DHL Express brings climate-neutral delivery to Copenhagen
DHL Express’ new City Hub provides climate-neutral delivery within central Copenhagen. Together with the new Northern European Hub at Copenhagen Airport, DHL will provide more sustainable and more efficient service for Scandinavia’s growing e-commerce industry.
PHOTO BY: COPENHAGEN AIRPORT
The Danes spent 71.2 billion DKK (10.6 billion USD) on e-commerce in the first half of 2019, according to the Danish E-commerce Association (FDIH), an 11.9% increase compared to the first half of 2018. As more and more packages are delivered each day to the Danes, this would normally mean more and more diesel vehicles in a big city like Copenhagen. But the new City Hub from DHL Express, which opened November 2019, provides climate-neutral delivery across all of central Copenhagen.
The world’s first carbon-neutral city
“The new City Hub is part of our goal to significantly reduce our climate footprint. By 2025, we must be 50% more carbon efficient than we were in 2007, and by 2050 we must have zero emissions,” explains Christian Høy-Petersen, Customer Experience Director at DHL Express. Both DHL Express and Copenhagen Airport, which became carbon-neutral in 2019, share the ambitious target to become entirely emissions-free by 2050. Together, they support Copenhagen’s goal to be the world’s first carbon-neutral city by 2025.
The key to the City Hub’s climate-neutral delivery has been a fleet of electric vehicles. Electric bikes will deliver most packages across the city centre, with three Bullit cargo bikes and one Cubicycle. Five electric vans called StreetScooters will run shuttles to and from Copenhagen Airport to bring packages in and out of the city in a more climate-friendly way.
State-of-the-art Northern European Hub
DHL Aviation is also investing more than 1 billion DKK (150 million USD) to upgrade its regional hub at Copenhagen Airport into a state-of-the-art Northern European Hub. The hub will significantly improve the speed and quality of DHL Express’ activities across the region. With new automated systems, DHL will be able to handle nearly 37,000 packages per hour, 24 hours a day, which is 4-5 times more shipments than today. The new hub will keep its Service Centre, where customers can pick up parcels for themselves. DHL, which has been voted Denmark’s best workplace, expects to add 100 new jobs to the economy.
“We are experiencing enormous growth in our cross-border online trade,” states Atli Einarsson, Managing Director of DHL Express in Denmark. “We are also preparing for our customers’ growth, including manufacturing companies within the pharmaceutical and fashion industries. This massive upgrade of our facility will turn it into one of the most modern of our 19 regional hubs worldwide. This demonstrates the importance of our country’s future role in the network.”

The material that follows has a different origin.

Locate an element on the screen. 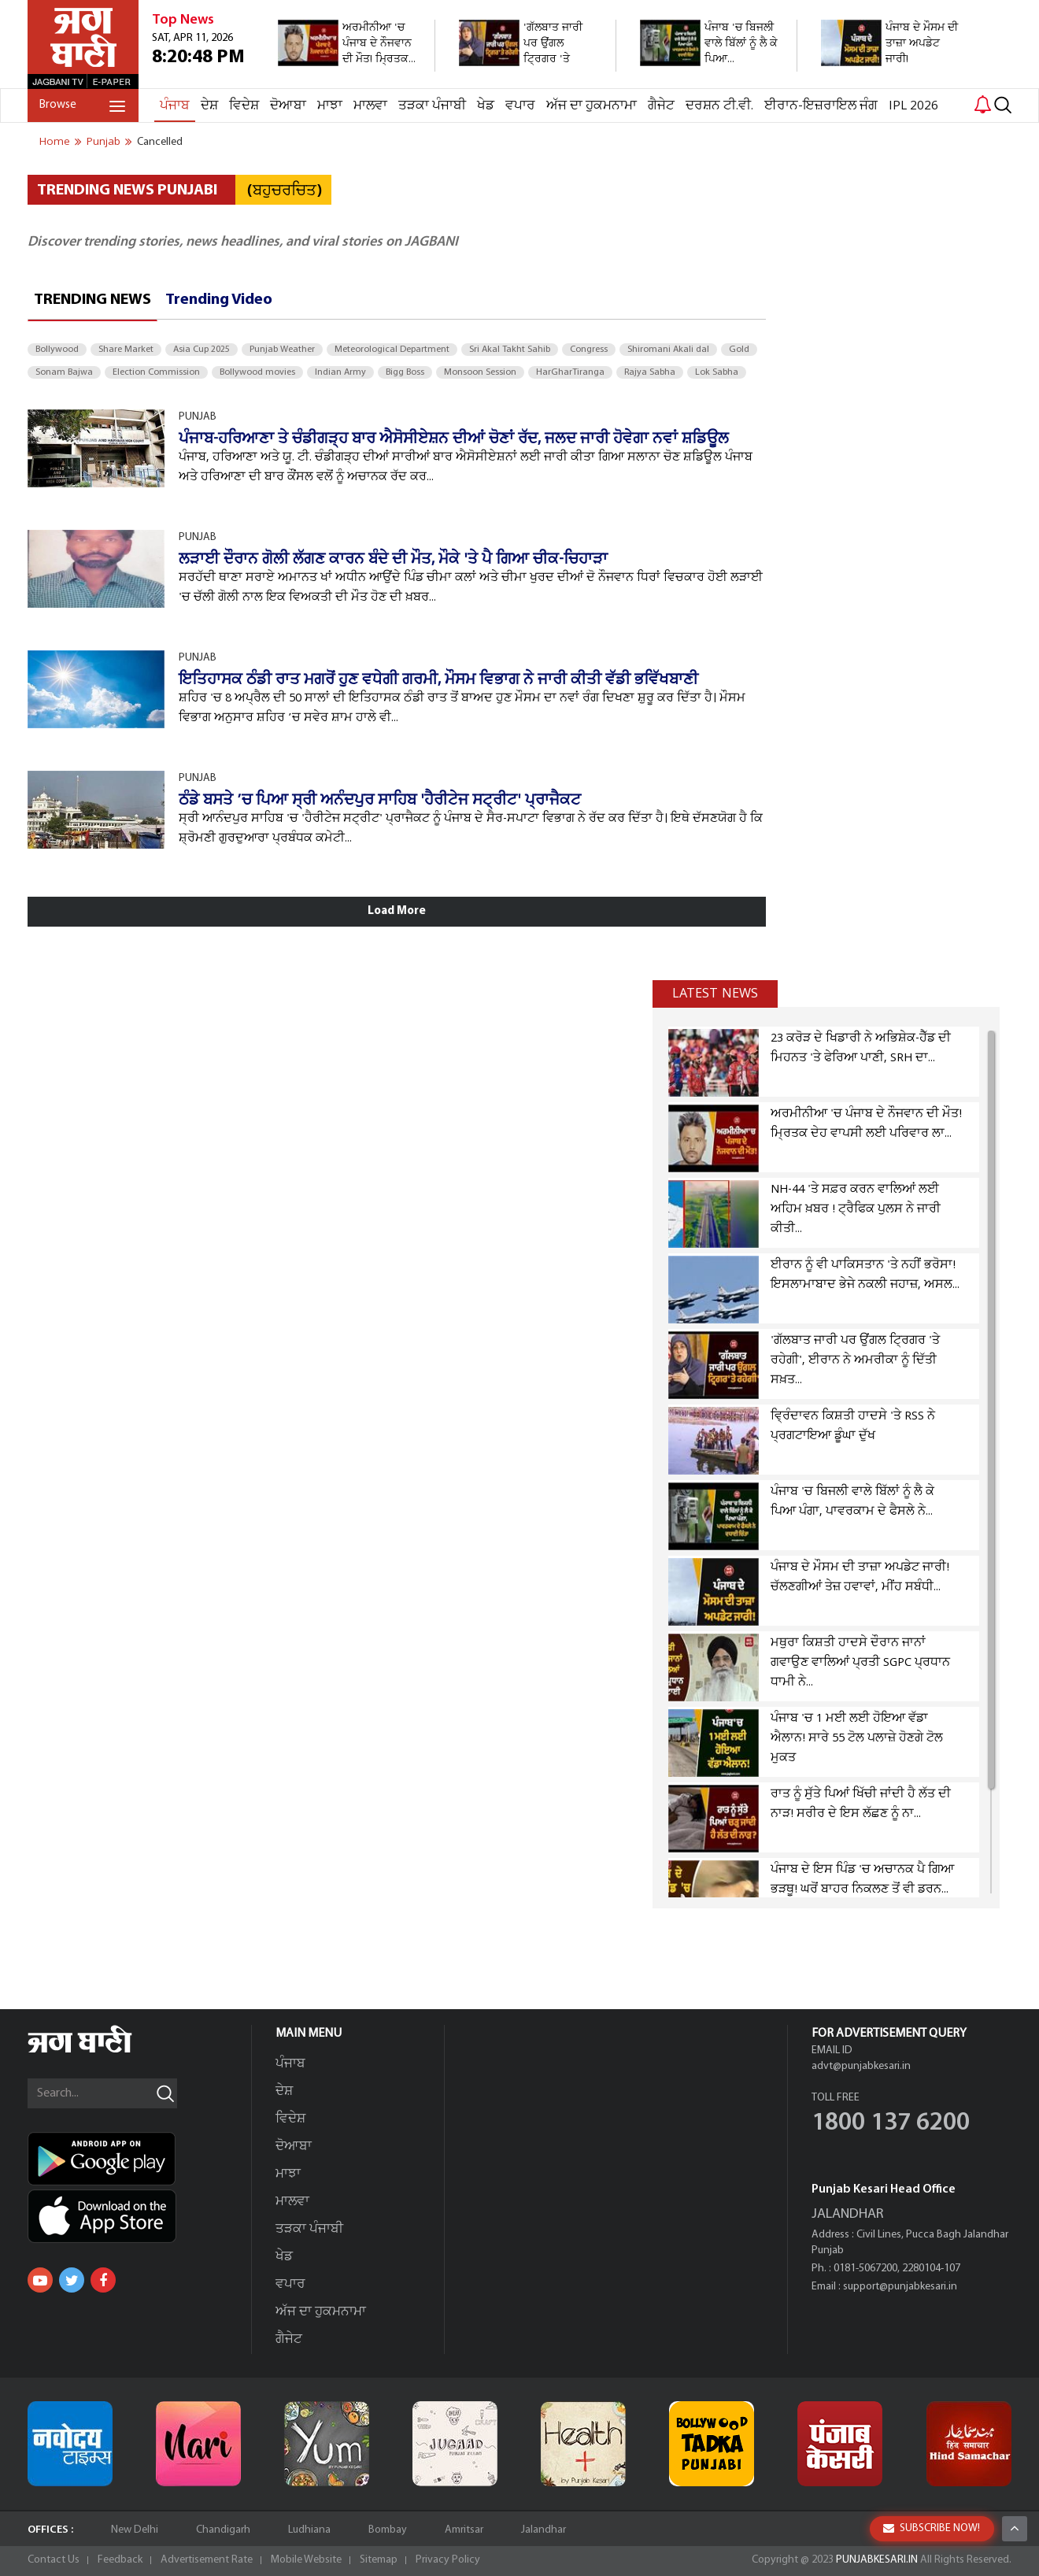  ਈਰਾਨ-ਇਜ਼ਰਾਇਲ ਜੰਗ is located at coordinates (821, 106).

Faster, more direct cargo access for Scandinavia
Packages to and from Denmark usually travel via the DHL hubs in Leipzig, Germany, or East Midlands, UK. However, once the new hub at Copenhagen Airport is built, planes will reach their destinations more directly and without additional stops along the way. Fewer stops mean faster delivery, which is critical for many companies’ business and vital for consumers today. Copenhagen Airport expects to see a great deal of benefit for both its B2B and B2C cargo customers, with a wider range of routes to distribute customer’s parcels faster access to rest of the world from Scandinavia.
“Air freight is crucial for maintaining and developing Copenhagen Airport as a key Northern European hub, and we are very grateful that DHL has chosen CPH for their new hub,” says Thomas Woldbye, CEO Copenhagen Airport. “The relationship we have with DHL is one-of-a-kind, based on more than 40 years of close collaboration and open communications. We are delighted to be working together on sustainability initiatives and developing the integrator market,” adds Marianne Juul, Air Cargo Manager.